# Bzzz!!! Very impressive (and dead) snake



## Sdaji (Jun 29, 2005)

The olive picture has been done to death now, so here is something else.

This picture comes to you courtesy of one of APS's newest members: Morelia_hunter. Welcome to the site mate! These are two impressive pictures.

Thanks also to my technical assistant  You know who you are 

Okay, I'll shut up and let you see Morelia_hunter's pictures.












*cue stupid questions and their respective stupid replies :lol:


----------



## celticskull (Jun 29, 2005)

wow there some teath ya dont want a tag from


----------



## celticskull (Jun 29, 2005)

opps ment teeth


----------



## Snake Catcher Victoria (Jun 29, 2005)

nice pics morelia hunter..didnt quite make it under the fence huh
must be the pygmy in its gut,,ive had this problem before 


> *cue stupid questions and their respective stupid replies


ha ha


----------



## alexr (Jun 29, 2005)

My four year old saw this and said:

"Wow - are you going to buy that..."
Followed close after with "Better train it well first".

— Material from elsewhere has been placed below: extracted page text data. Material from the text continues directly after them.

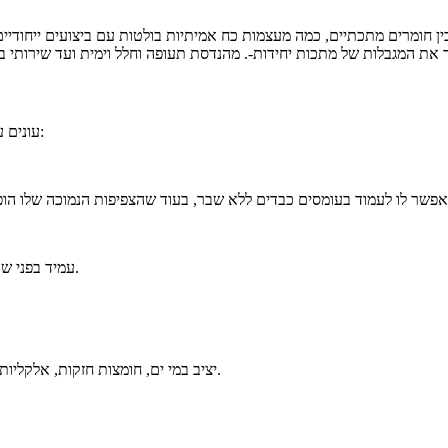
ין חומרים מתכתיים, כמה מעצמות כח אמיתיות בולטות עם ביצועים ייחודיים, והופכות לעמוד השדרה של שדרוגים ת
המאפיינים יוצאי הדופן של TA1 עונים על הצרכים התעשייתיים התובעניים ביותר:
עמיד בפני שבר שביר תחת פגיעה, שומר על שלמות מבנית וקל לזייף, לגלגל, לצייר ולעצב.
יציב במי ים, חומצות חזקות, אלקליות ואמצעים אגרסיביים אחרים, פותר בעיות עמידות והפחתת עלויות תחזוקה.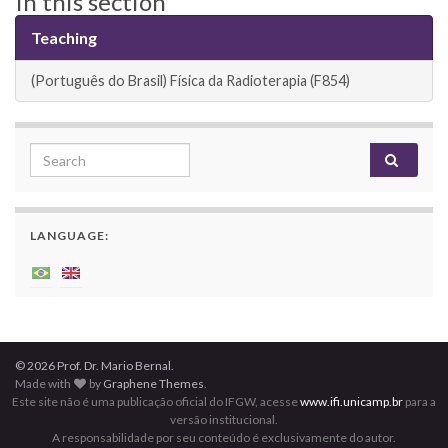
In this section
Teaching
(Português do Brasil) Física da Radioterapia (F854)
Search for:
LANGUAGE:
© 2026 Prof. Dr. Mario Bernal.
Made with
by
Graphene Themes
.
Este site não é uma publicação oficial do IFGW, acesse
www.ifi.unicamp.br
para a
versão institucional.
A responsabilidade por seu conteúdo é exclusivamente do autor.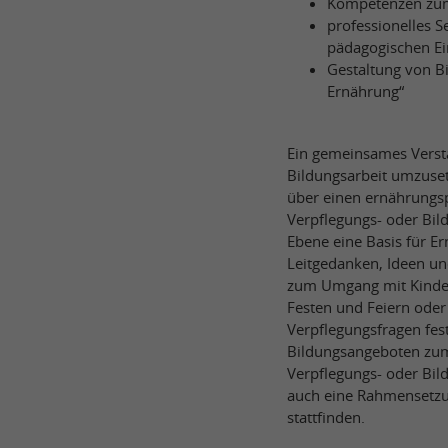
Kompetenzen zum
professionelles S
pädagogischen Ei
Gestaltung von B
Ernährung“
Ein gemeinsames Verst
Bildungsarbeit umzusetz
über einen ernährungs
Verpflegungs- oder Bild
Ebene eine Basis für E
Leitgedanken, Ideen un
zum Umgang mit Kinder
Festen und Feiern ode
Verpflegungsfragen fes
Bildungsangeboten zum 
Verpflegungs- oder Bi
auch eine Rahmensetzun
stattfinden.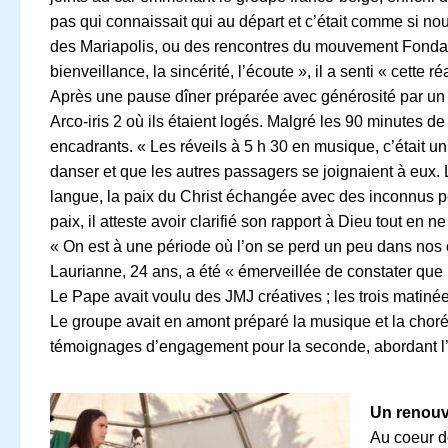
pas qui connaissait qui au départ et c’était comme si no
des Mariapolis, ou des rencontres du mouvement Fondacio
bienveillance, la sincérité, l’écoute », il a senti « cette
Après une pause dîner préparée avec générosité par un 
Arco-iris 2 où ils étaient logés. Malgré les 90 minutes 
encadrants. « Les réveils à 5 h 30 en musique, c’était un
danser et que les autres passagers se joignaient à eux
langue, la paix du Christ échangée avec des inconnus pe
paix, il atteste avoir clarifié son rapport à Dieu tout en
« On est à une période où l’on se perd un peu dans nos 
Laurianne, 24 ans, a été « émerveillée de constater que la 
Le Pape avait voulu des JMJ créatives ; les trois matiné
Le groupe avait en amont préparé la musique et la chorég
témoignages d’engagement pour la seconde, abordant l’a
Un renouv
Au coeur d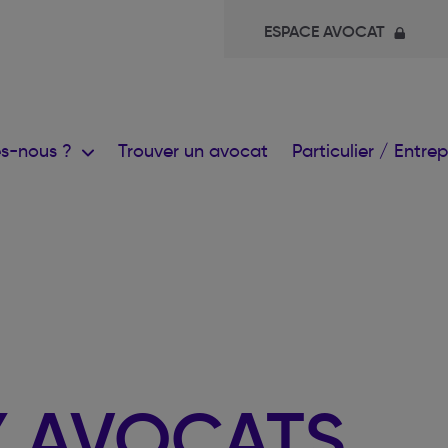
ESPACE AVOCAT
s-nous ?
Trouver un avocat
Particulier / Entre
Y AVOCATS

Looks like something from Aliens...


----------



## Morelia_Hunter (Jun 29, 2005)

A friend of mine mailed me from back home. Found it on their farm. They are confirmed man killers. South African rock pythons (Python sebae natalensis). I used to keep them back home. It has an Impala antelope in its stomach. Great snakes to keep. Third largest snake in the world. They often eat sheep herders back home.


----------



## alexr (Jun 29, 2005)

Morelia Hunter said:


> I used to keep them back home


Ever been bitten by one, MM? bet it would really hurt.


----------



## Guest (Jun 29, 2005)

*Bzzz!!!Very impressive (and dead)snake*

Morelia Hunterallot of scientists say these big species may onley take children :lol: Get the python like a cconut tree swallowed this or that person story regular in phillipines with the retic,these pythons would have no trouble at all swallowing something long like a human body if they reasonable size.THanks for the great pics mate.


----------



## pugsly (Jun 29, 2005)

*RE: Bzzz!!!Very impressive (and dead)snake*

OMG!!!


----------



## craig.a.c (Jun 30, 2005)

*RE: Bzzz!!!Very impressive (and dead)snake*

So what happened to the snake? Was it let go after the pic was taken? Who was the person game enough to get its mouth off the fence?


----------



## craig.a.c (Jun 30, 2005)

*RE: Bzzz!!!Very impressive (and dead)snake*

sorry. Didn't see the Dead part in the title of the thread.


----------



## bigbing (Jun 30, 2005)

*RE: Bzzz!!!Very impressive (and dead)snake*

i want one !!!!!!!!!!!!!!!!!!!!!!


----------



## bigbing (Jun 30, 2005)

*RE: Bzzz!!!Very impressive (and dead)snake*

or two maybe


----------



## Linus (Jun 30, 2005)

How would the teeth on that compare to a big adult scrubby?

Great photo mate.


----------



## AGAMIDAE (Jun 30, 2005)

Yeah Tim from URS stent that to me yesturday....flippin huge


----------



## Jason (Jun 30, 2005)

that is an awsome picture and that shot of the mouth is great, feel sorry for the 'little' fella hope he got under the fence eventualy


----------



## alby (Jun 30, 2005)

omg is that a real snake haha magine trying to feed that and it tagged you hahaha it would take your arm off


----------



## Morelia_Hunter (Jun 30, 2005)

That electric fence can drop an elephant to the ground or one of my blonde co workers that thought she would dry her towel over it. Their teeth are bigger than a scrubby. Needs to be bigger because its Africa. Lots of fun catching these. You throw a duvet cover over them and then you just hold on.They try and kill you of course!!!!!


----------



## instar (Jun 30, 2005)

Just a "Duh!' question, but is the fence in the pic electrified? why an inner fence, whats its keeping in or out?
Apart from that possibility, or that it overheated due to being stuck, I cant really see any obvious sign of/reason for death? :?


----------



## instar (Jun 30, 2005)

D'oh!!! 

I suppose the fence is protecting crops from maurading elephants n rhinos, ouchy!


----------



## Sdaji (Jun 30, 2005)

It's an electric fence. Morelia_Hunter didn't give me any more than the pictures so I don't know anything about what was being kept in or out, but being Africa, 'large animals' is probably a safe assumption . It appears that the snake crawled under the fence to eat something then hit the fence on the way back because of its newly enlarged diameter and was electrocuted. You can see that it had only just eaten because the meal is still anterior of the position it would have settled in.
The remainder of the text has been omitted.